Cinema
“Bacurau”: um Tarantino à brasileira?
José Antônio Silva
Dizem que “Bacurau”,
de Kleber Mendonça Filho e Juliano Dornelles - que arrematou o
Prêmio do Júri em Cannes e é fenômeno de bilheterias - poderia ser
assinado pelo americano Quentin Tarantino, tal o número de cenas de
sangue e tiros que apresenta aos espectadores. Mas há brasilidade
demais e uma crítica social profunda que fazem com que o filme
brasileiro, agora em cartaz no CineBancários, seja, exatamente,
brasileiro até a medula.

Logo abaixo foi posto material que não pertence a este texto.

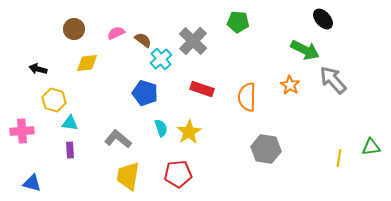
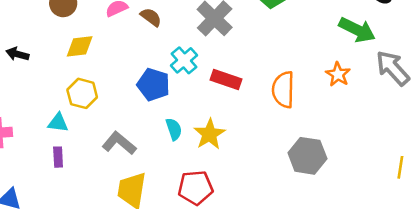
cyan cross: (161, 59) -> (184, 60), moved
yellow hexagon: (54, 100) -> (82, 93), moved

Mais precisamente: nordestino até a
caatinga.
O sangue que escorre
aos borbotões, em um lugarejo do sertão nem tão ressecado, pode
ser visto como uma alegoria do domínio imperialista norte-americano
sobre o Brasil e a América do Sul. Ao invés das grandes
multinacionais e dos grandes bancos do Hemisfério Norte que
economicamente carreiam recursos para fora do nosso país como uma
espécie de vampiros econômicos, no caso de Bacurau são americanos
os que vêm para o Nordeste brasileiro em um safári… para uma
verdadeira caçada humana.
Tudo fica mais
misterioso no filme pois as ações parecem se passar num futuro não
muito distante. Há toques quase surrealistas a causar estranheza nos
espectadores, como o drone em formato de disco voador de ficção
científica barata, que traz um clima ultrapassado a este “futuro”
distópico.
Tecnologia e cangaço
O pernambucano
Kleber Mendonça Filho, comprovando o grande cineasta que é (como demonstram, por exemplo, “Edifício Aquarius” e “O som ao redor”),
inova de várias maneiras, com jeitinho à brasileira. Jogando com a
tecnologia (a cidadezinha de Bacurau “desaparece” do mapa quando
os gringos derrubam o sinal) de um lado, além da tradição
nordestina e o cangaço, o choque entre civilizações, línguas e
diferentes visões da vida passam na tela de Bacurau.
Sua atriz-fetiche,
uma envelhecida Sônia Braga (Doutora Domingas) apresentada sem
glamour, e nomes como Silvero Pereira (Lunga), Thomas Aquino (Pacote)
e Barbara Colen (Teresa), atuam ao lado de atores estrangeiros, como
Udo Kier e Alli Willow. Silvero tem destaque por remeter a tradição
sertaneja e a Lampião, através de um bandido pós-moderno com
raízes no cangaço. O museu da pequena localidade ganha relevo ao
demonstrar uma inesperada utilidade para as suas velharias. Outro
aspecto a destacar é a improvável união de adversários locais
para fazerem frente ao grande e sanguinário inimigo comum.
O que não deixa de ser uma sugestão sempre pairando no ar.